Now that the configuration file has been set up, create a repository for the project on GitHub and push all the code to it. Review Pushing a project to GitHub for instructions.
Setting up the project on CircleCI
Next, log in to your CircleCI account.
On the CircleCI dashboard, click the Projects tab, search for the GitHub repo name and click Set Up Project for your project.
You will be prompted to add a new configuration file manually or use an existing one. Since you have already pushed the required configuration file to the codebase, select the Fastest option and enter the name of the branch hosting your configuration file. Click Set Up Project to continue.
Completing the setup will trigger the pipeline, but it will fail since the environment variables are not set. Let’s do that next.
Setting environment variables
On the project page, click on Project settings
Go to the Environment variables tab. Click Add environment variable to add these:
HEROKU_APP_NAME
to the application that you used while creating the Heroku application.HEROKU_LOGIN
to your Heroku account’s username.HEROKU_API_KEY
to your Heroku account’s API key. You can retrieve yourAPI key
from your Heroku account’s settings page.
Once you add the environment variables, it should show the key values on the dashboard.
Now that the environment variables are configured, trigger the pipeline again. This time the build should succeed.

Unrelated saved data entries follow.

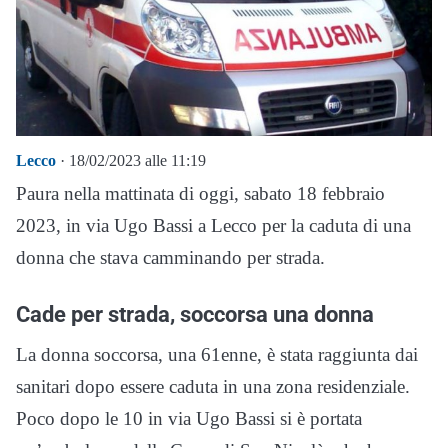
Lecco
· 18/02/2023 alle 11:19
Paura nella mattinata di oggi, sabato 18 febbraio
2023, in via Ugo Bassi a Lecco per la caduta di una
donna che stava camminando per strada.
Cade per strada, soccorsa una donna
La donna soccorsa, una 61enne, è stata raggiunta dai
sanitari dopo essere caduta in una zona residenziale.
Poco dopo le 10 in via Ugo Bassi si è portata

Bonus: Updating the dyno for your application
Heroku offers different dynos for running your application. In this tutorial, since we are deploying a PyTorch model that requires higher CPU power, we need to choose the right-sized dyno to avoid out-of-memory errors. To upgrade the dyno for your application, login to the Heroku dashboard, and under the Resources tab, click Change Dyno type.
In the dialog box, choose Professional as the dyno type and click Save.
Next, click the dropdown next to web
and choose Professional-M dynos for this tutorial.
Note: You can choose a different-sized dyno based on your application’s memory requirements. Keep in mind that the high-memory dynos are expensive as compared to the basic dynos, so you could switch back if you are no longer using them.
After updating the dynos, restart the application by clicking More > Restart all Dynos.
Conclusion
In this tutorial, you learned how to automatically build and deploy a containerized PyTorch model to Heroku using CircleCI. PyTorch reduces the complexity of working with ML models and increases the speed of prototyping and development. Heroku is a popular platform for deploying web applications with minimal configuration and can be used for scaling your application based on the load.
With CircleCI, you can automate the build, test, and deployment pipeline for continuous integration and continuous deployment (CI/CD). The pipeline can be used to execute unit tests for the PyTorch model and prediction API using [pytest] to boost development speed. When tests pass, it will automatically update your API in production.
You can check out the complete source code used in this tutorial on GitHub.